EX-10.3 4 dex103.htm AMENDMENT NO. 2 TO THE IDENTIPHI, INC. 2007 EQUITY INCENTIVE PLAN Amendment No. 2 to the IdentiPHI, Inc. 2007 Equity Incentive Plan

Exhibit 10.3

AMENDMENT NO. 2

TO THE

IDENTIPHI, INC.

2007 EQUITY INCENTIVE PLAN

Pursuant to Section 13 of the IdentiPHI, Inc. 2007 Equity Incentive Plan (the “Plan”), the Committee has been delegated the right to amend the Plan.

NOW THEREFORE, effective July 29, 2008, the Plan shall be amended as follows:

 

  1. Section 4.1 shall be deleted in its entirety and the following inserted in its place:

“4.1 Maximum Number of Shares Issuable. Subject to adjustment as provided in Section 4.2, the maximum aggregate number of shares of Stock that may be issued under the Plan shall be 15,977,380, and shall consist of authorized but unissued or reacquired shares of Stock or any combination thereof. However, except as adjusted pursuant to Section 4.2, in no event shall the number of shares of Stock cumulatively available for issuance pursuant to the exercise of Incentive Stock Options (the ISO Share Limit) exceed 15,977,380. If an outstanding Award for any reason expires or is terminated or canceled or if shares of Stock are acquired upon the exercise of an Award subject to a Company repurchase option and are repurchased by the Company, the shares of Stock allocable to the unexercised portion of such Award or such repurchased shares of Stock shall again be available for issuance under the Plan.

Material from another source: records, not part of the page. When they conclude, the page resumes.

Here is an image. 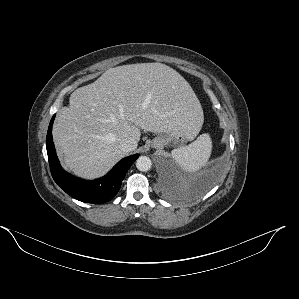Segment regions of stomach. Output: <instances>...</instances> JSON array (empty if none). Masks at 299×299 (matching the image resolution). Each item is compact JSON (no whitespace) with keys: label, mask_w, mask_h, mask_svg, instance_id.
<instances>
[{"label":"stomach","mask_w":299,"mask_h":299,"mask_svg":"<svg viewBox=\"0 0 299 299\" xmlns=\"http://www.w3.org/2000/svg\"><path fill=\"white\" fill-rule=\"evenodd\" d=\"M187 135L183 130H173L166 132L158 137H155L152 142L151 146L155 149H162L164 146L169 145V144H183L186 141H189Z\"/></svg>","instance_id":"0dacf381"}]
</instances>
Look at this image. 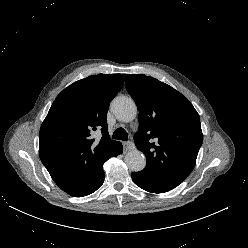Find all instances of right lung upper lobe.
<instances>
[{"mask_svg": "<svg viewBox=\"0 0 248 248\" xmlns=\"http://www.w3.org/2000/svg\"><path fill=\"white\" fill-rule=\"evenodd\" d=\"M125 74H98L74 82L53 102L39 133V155L54 182L71 196L88 189L119 142L108 134L107 112ZM102 137L94 142L92 134Z\"/></svg>", "mask_w": 248, "mask_h": 248, "instance_id": "1", "label": "right lung upper lobe"}]
</instances>
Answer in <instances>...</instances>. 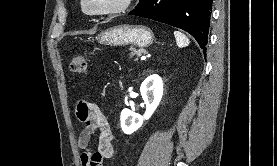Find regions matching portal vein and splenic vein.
I'll return each instance as SVG.
<instances>
[{
	"label": "portal vein and splenic vein",
	"mask_w": 277,
	"mask_h": 166,
	"mask_svg": "<svg viewBox=\"0 0 277 166\" xmlns=\"http://www.w3.org/2000/svg\"><path fill=\"white\" fill-rule=\"evenodd\" d=\"M146 59V56H141V60H145Z\"/></svg>",
	"instance_id": "obj_1"
}]
</instances>
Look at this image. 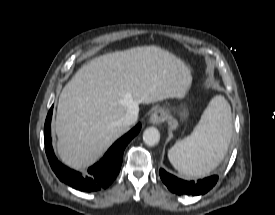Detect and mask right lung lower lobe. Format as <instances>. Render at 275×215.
Wrapping results in <instances>:
<instances>
[{"mask_svg":"<svg viewBox=\"0 0 275 215\" xmlns=\"http://www.w3.org/2000/svg\"><path fill=\"white\" fill-rule=\"evenodd\" d=\"M51 107L48 112L44 126V143L46 154L52 170L57 177L72 188L80 191L92 192L108 187L117 177L121 168L123 152L127 144L139 133L141 124H137L127 134L117 140L104 157L88 169V175H82L62 163H60L54 155L51 145Z\"/></svg>","mask_w":275,"mask_h":215,"instance_id":"98d812e1","label":"right lung lower lobe"}]
</instances>
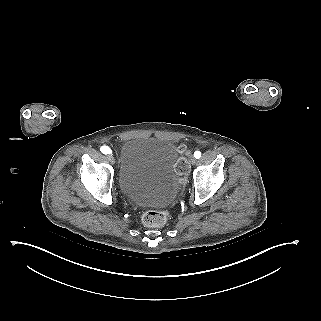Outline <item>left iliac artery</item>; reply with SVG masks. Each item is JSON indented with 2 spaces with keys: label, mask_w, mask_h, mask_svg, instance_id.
Instances as JSON below:
<instances>
[{
  "label": "left iliac artery",
  "mask_w": 321,
  "mask_h": 321,
  "mask_svg": "<svg viewBox=\"0 0 321 321\" xmlns=\"http://www.w3.org/2000/svg\"><path fill=\"white\" fill-rule=\"evenodd\" d=\"M194 157L197 158V159H199V158L201 157V152H200V151H196V152L194 153Z\"/></svg>",
  "instance_id": "left-iliac-artery-1"
}]
</instances>
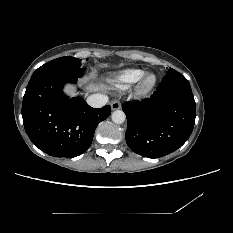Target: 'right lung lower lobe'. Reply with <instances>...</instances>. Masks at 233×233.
Masks as SVG:
<instances>
[{"label":"right lung lower lobe","mask_w":233,"mask_h":233,"mask_svg":"<svg viewBox=\"0 0 233 233\" xmlns=\"http://www.w3.org/2000/svg\"><path fill=\"white\" fill-rule=\"evenodd\" d=\"M77 77L54 72L32 77L22 105L23 124L32 143L54 157L73 158L91 145L97 125L111 114L110 105L90 107L81 97L69 98L62 89Z\"/></svg>","instance_id":"right-lung-lower-lobe-1"}]
</instances>
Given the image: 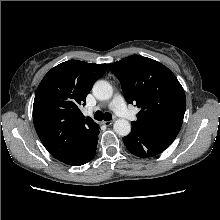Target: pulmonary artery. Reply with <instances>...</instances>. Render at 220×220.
Listing matches in <instances>:
<instances>
[{"mask_svg": "<svg viewBox=\"0 0 220 220\" xmlns=\"http://www.w3.org/2000/svg\"><path fill=\"white\" fill-rule=\"evenodd\" d=\"M110 108L115 111V113L122 118L131 119V114L129 113L124 100L121 95L116 94L109 104Z\"/></svg>", "mask_w": 220, "mask_h": 220, "instance_id": "1", "label": "pulmonary artery"}]
</instances>
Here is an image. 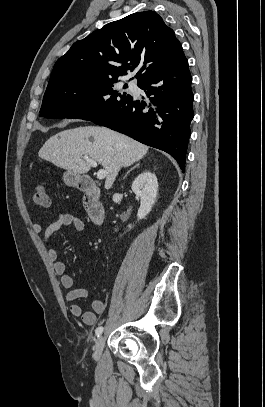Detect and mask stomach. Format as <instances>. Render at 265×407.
Here are the masks:
<instances>
[{
    "label": "stomach",
    "mask_w": 265,
    "mask_h": 407,
    "mask_svg": "<svg viewBox=\"0 0 265 407\" xmlns=\"http://www.w3.org/2000/svg\"><path fill=\"white\" fill-rule=\"evenodd\" d=\"M63 180L68 186H78L82 182L83 176L72 171H66L63 174Z\"/></svg>",
    "instance_id": "0dacf381"
}]
</instances>
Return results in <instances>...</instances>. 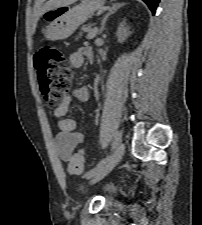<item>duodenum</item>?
Masks as SVG:
<instances>
[{"instance_id":"1","label":"duodenum","mask_w":202,"mask_h":225,"mask_svg":"<svg viewBox=\"0 0 202 225\" xmlns=\"http://www.w3.org/2000/svg\"><path fill=\"white\" fill-rule=\"evenodd\" d=\"M89 59L92 60L93 59V54L89 55Z\"/></svg>"}]
</instances>
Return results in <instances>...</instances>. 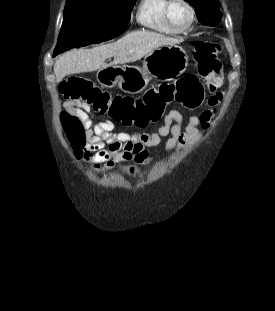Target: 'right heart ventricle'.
I'll return each instance as SVG.
<instances>
[{
  "label": "right heart ventricle",
  "instance_id": "obj_1",
  "mask_svg": "<svg viewBox=\"0 0 275 311\" xmlns=\"http://www.w3.org/2000/svg\"><path fill=\"white\" fill-rule=\"evenodd\" d=\"M167 0H141L136 10V21L144 29L160 34H175L165 22L163 11Z\"/></svg>",
  "mask_w": 275,
  "mask_h": 311
}]
</instances>
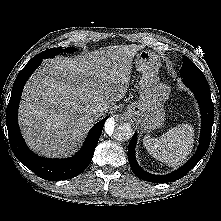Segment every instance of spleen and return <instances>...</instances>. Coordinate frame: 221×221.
<instances>
[{
  "label": "spleen",
  "mask_w": 221,
  "mask_h": 221,
  "mask_svg": "<svg viewBox=\"0 0 221 221\" xmlns=\"http://www.w3.org/2000/svg\"><path fill=\"white\" fill-rule=\"evenodd\" d=\"M193 131L191 125L181 124L159 138L145 136L143 144L153 158L170 167H177L187 159L193 149Z\"/></svg>",
  "instance_id": "obj_1"
}]
</instances>
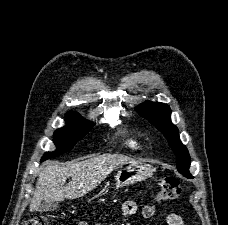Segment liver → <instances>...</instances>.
<instances>
[{
    "instance_id": "1",
    "label": "liver",
    "mask_w": 228,
    "mask_h": 225,
    "mask_svg": "<svg viewBox=\"0 0 228 225\" xmlns=\"http://www.w3.org/2000/svg\"><path fill=\"white\" fill-rule=\"evenodd\" d=\"M135 163L134 159L124 155H99L81 163H47L39 173L37 185L30 203V211H38L42 201H64V199H79L89 191L96 189L102 181L123 165ZM68 177L71 181L65 185Z\"/></svg>"
}]
</instances>
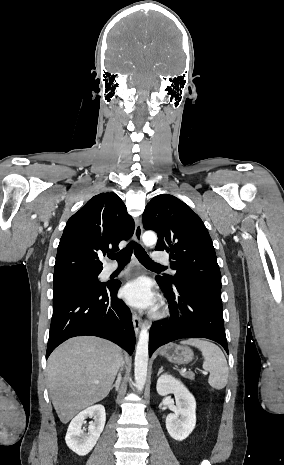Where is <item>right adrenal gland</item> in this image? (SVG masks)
I'll return each mask as SVG.
<instances>
[{"mask_svg":"<svg viewBox=\"0 0 284 465\" xmlns=\"http://www.w3.org/2000/svg\"><path fill=\"white\" fill-rule=\"evenodd\" d=\"M121 381H122V377L120 373H118L117 381H115V385H112L111 389H115V391H119Z\"/></svg>","mask_w":284,"mask_h":465,"instance_id":"obj_1","label":"right adrenal gland"}]
</instances>
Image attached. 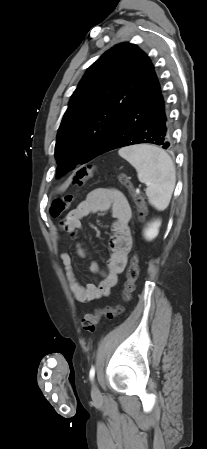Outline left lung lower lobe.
Instances as JSON below:
<instances>
[{"instance_id":"1","label":"left lung lower lobe","mask_w":207,"mask_h":449,"mask_svg":"<svg viewBox=\"0 0 207 449\" xmlns=\"http://www.w3.org/2000/svg\"><path fill=\"white\" fill-rule=\"evenodd\" d=\"M140 143H151L163 149L172 146V133L167 104L157 75L108 137L95 157L108 151Z\"/></svg>"}]
</instances>
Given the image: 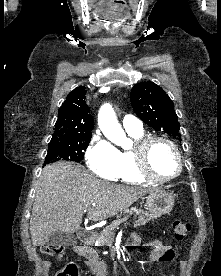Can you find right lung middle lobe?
<instances>
[{
	"label": "right lung middle lobe",
	"mask_w": 221,
	"mask_h": 276,
	"mask_svg": "<svg viewBox=\"0 0 221 276\" xmlns=\"http://www.w3.org/2000/svg\"><path fill=\"white\" fill-rule=\"evenodd\" d=\"M90 140L91 136L51 139L44 165L59 160L79 162L83 158V152L87 149Z\"/></svg>",
	"instance_id": "right-lung-middle-lobe-1"
}]
</instances>
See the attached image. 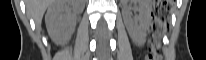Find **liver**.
Wrapping results in <instances>:
<instances>
[{
    "instance_id": "obj_1",
    "label": "liver",
    "mask_w": 206,
    "mask_h": 60,
    "mask_svg": "<svg viewBox=\"0 0 206 60\" xmlns=\"http://www.w3.org/2000/svg\"><path fill=\"white\" fill-rule=\"evenodd\" d=\"M59 1L60 0H26L27 13H28V15H30L34 19L36 25L40 26L46 9L53 4L60 5L61 2H59ZM70 2L73 5H75V4H78L82 1L81 0H73ZM63 15H64L65 19H67L69 17L68 12H64ZM47 27H48V30H49L51 37L54 40V37L51 34V31H52L51 28H49V25H47Z\"/></svg>"
}]
</instances>
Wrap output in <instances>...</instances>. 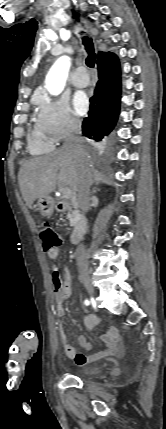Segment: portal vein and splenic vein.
<instances>
[{"instance_id": "1", "label": "portal vein and splenic vein", "mask_w": 166, "mask_h": 429, "mask_svg": "<svg viewBox=\"0 0 166 429\" xmlns=\"http://www.w3.org/2000/svg\"><path fill=\"white\" fill-rule=\"evenodd\" d=\"M60 191L62 192L63 197L66 199L71 198L73 195L72 190L70 188H62Z\"/></svg>"}]
</instances>
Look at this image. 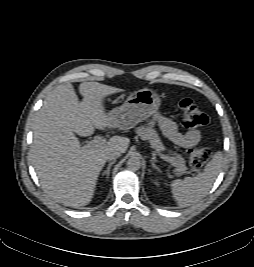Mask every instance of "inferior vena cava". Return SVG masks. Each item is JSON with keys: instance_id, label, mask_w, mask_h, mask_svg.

Notwithstanding the foregoing, at any such time as the offer and sale of securities pursuant to the Plan is subject to compliance with Section 260.140.45 of Title 10 of the California Code of Regulations (“Section 260.140.45”), the total number of shares of Stock issuable upon the exercise of all outstanding Options (together with options outstanding under any other stock option plan of the Company) and the total number of shares provided for under any stock bonus or similar plan of the Company shall not exceed thirty percent (30%) (or such other higher percentage limitation as may be approved by the stockholders of the Company pursuant to Section 260.140.45) of the then outstanding shares of the Company as calculated in accordance with the conditions and exclusions of Section 260.140.45.”

 

  2. Except as amended hereby, the Plan, as it has been previously amended, is hereby ratified and approved.